DATA LISTING START
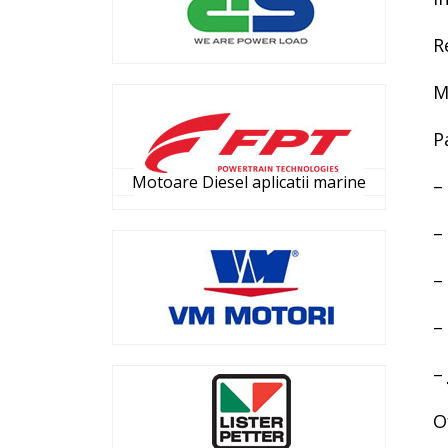
R
M
P
Motoare Diesel aplicatii marine
–
–
–
–
–
O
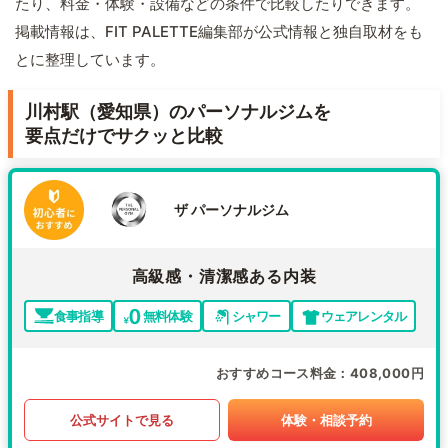
たり、料金・体験・設備などの条件で比較したりできます。
掲載情報は、FIT PALETTE編集部が公式情報と独自取材をも
とに整理しています。
川村駅（愛知県）のパーソナルジムを
要点だけでサクッと比較
ザ パーソナルジム
高級感・清潔感ある内装
食事指導
無料体験
シャワー
ウェアレンタル
おすすめコース料金
408,000円
公式サイトで見る
体験・相談予約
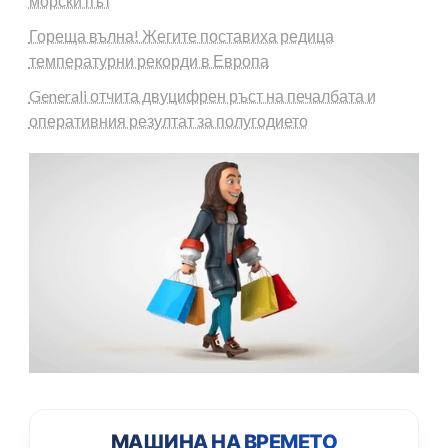
морски път
Гореща вълна! Жегите поставиха редица
температурни рекорди в Европа
Generali отчита двуцифрен ръст на печалбата и
оперативния резултат за полугодието
МАШИНА НА ВРЕМЕТО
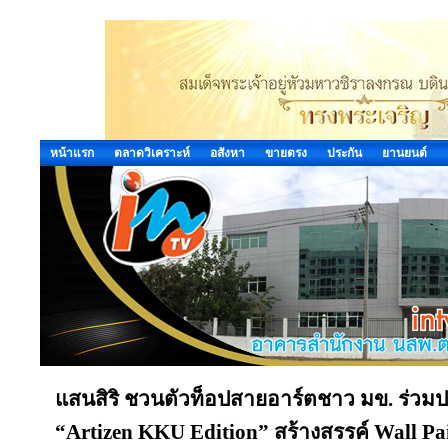
หน้าแรก
ตลาดวิเคราะห์
อสังหา
ขายตรง
ประกัน
ยานยนต์
แสนสิริ ชวนตัวท็อปสายอาร์ตชาว มข. ร่วมปล
“Artizen KKU Edition” สร้างสรรค์ Wall Pa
DATA LISTING END
**REQUIRED ACTION:** Give back an exact copy of only the lines from the one with "掲載情報は、FIT PALETTE編集部が公式情報と独自取材をも" through the final line of the material, both included. Pictures do not belong in it.

**FINAL ANSWER:**
掲載情報は、FIT PALETTE編集部が公式情報と独自取材をも
とに整理しています。
川村駅（愛知県）のパーソナルジムを
要点だけでサクッと比較
ザ パーソナルジム
高級感・清潔感ある内装
食事指導
無料体験
シャワー
ウェアレンタル
おすすめコース料金
408,000円
公式サイトで見る
体験・相談予約
морски път
Гореща вълна! Жегите поставиха редица
температурни рекорди в Европа
Generali отчита двуцифрен ръст на печалбата и
оперативния резултат за полугодието
МАШИНА НА ВРЕМЕТО
หน้าแรก
ตลาดวิเคราะห์
อสังหา
ขายตรง
ประกัน
ยานยนต์
แสนสิริ ชวนตัวท็อปสายอาร์ตชาว มข. ร่วมปล
“Artizen KKU Edition” สร้างสรรค์ Wall Pa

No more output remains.